Kabul: Afghan President Ashraf Ghani on Sunday called for Muslim clerics and tribal elders to help stem a surge in deadly insurgent attacks that have rocked the country as US-led troops end their war against the Taliban.
Afghanistan has been hit by weeks of regular attacks, with at least 12 suicide bombs in Kabul alone in the last month.
On Saturday, a suicide blast wrecked an Afghan military bus in the city, killing seven soldiers, while a senior Supreme Court official was assassinated and 12 mine clearance workers were gunned down in the south.
The recent violence has heightened fears that Afghanistan could tip into further turmoil next year when just 12,500 NATO troops will remain in the country.
They will train the national army and police, rather than fight the Taliban.
"These attacks are no longer acceptable.
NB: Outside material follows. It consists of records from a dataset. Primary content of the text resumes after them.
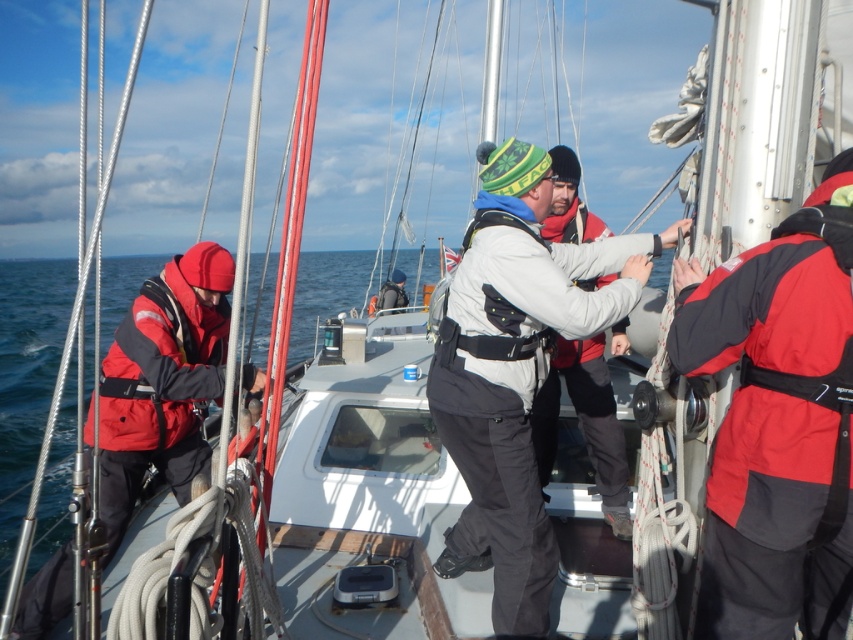 Does red matte jacket at left have a greater width compared to red softshell jacket at left?

Yes.

Does point (160, 333) come farther from viewer compared to point (131, 340)?

Yes, it is behind point (131, 340).

Identify the location of red matte jacket at left. [x=161, y=381].

Locate an element on the screen. white fleece jacket at center is located at coordinates pos(515,369).

Between point (538, 550) and point (160, 305), which one is positioned in front?

Positioned in front is point (538, 550).

Locate an element on the screen. The width and height of the screenshot is (853, 640). white fleece jacket at center is located at coordinates (515, 369).

Locate an element on the screen. Image resolution: width=853 pixels, height=640 pixels. white fleece jacket at center is located at coordinates (515, 369).

Who is shorter, white fleece jacket at center or red/black neoprene life jacket at right?

red/black neoprene life jacket at right

Image resolution: width=853 pixels, height=640 pixels. What do you see at coordinates (515, 369) in the screenshot?
I see `white fleece jacket at center` at bounding box center [515, 369].

At what (x,y) coordinates should I click in order to perform the action: click on white fleece jacket at center. Please return your answer as a coordinate pair (x, y). Image resolution: width=853 pixels, height=640 pixels. Looking at the image, I should click on (515, 369).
They are not Islamic, they are not humane," Ghani told a gathering to mark United Nations` human rights day, which was last week.
"Our society should raise our voice against it, I specially ask the Ulema (Muslim clerics) and tribal leaders and civil society members to speak out saying that it is not acceptable," he said, his voice rising in anger.
Many of the attacks in the last six weeks have targeted NATO and Afghan military convoys, foreign compounds and government facilities, but civilians make up many of the casualties.
On Thursday, a teenaged Taliban suicide bomber blew himself up among the audience attending a performance at a French cultural centre in Kabul, killing one German national and wounding 15 others.
The play, entitled "Heartbeat: the silence after the explosion", was a condemnation of suicide attacks.
Last month, around 50 people were killed and 60 others wounded when a suicide blast ripped through crowds gathered to watch a volleyball game in Paktika province in the east.
"What was the sin of our children in Yayakhil of Paktika? They were only playing volleyball. Here society must loudly say `it is enough`. It is not acceptable anymore," Ghani said.
"Afghanistan has been around for 5,000 years and it will be here another 5,000 years, nobody can break us apart."
The latest bout of violence comes ahead of the official end of NATO`s combat mission on December 31 after 13 years of fighting that has failed to thwart the Islamist insurgency.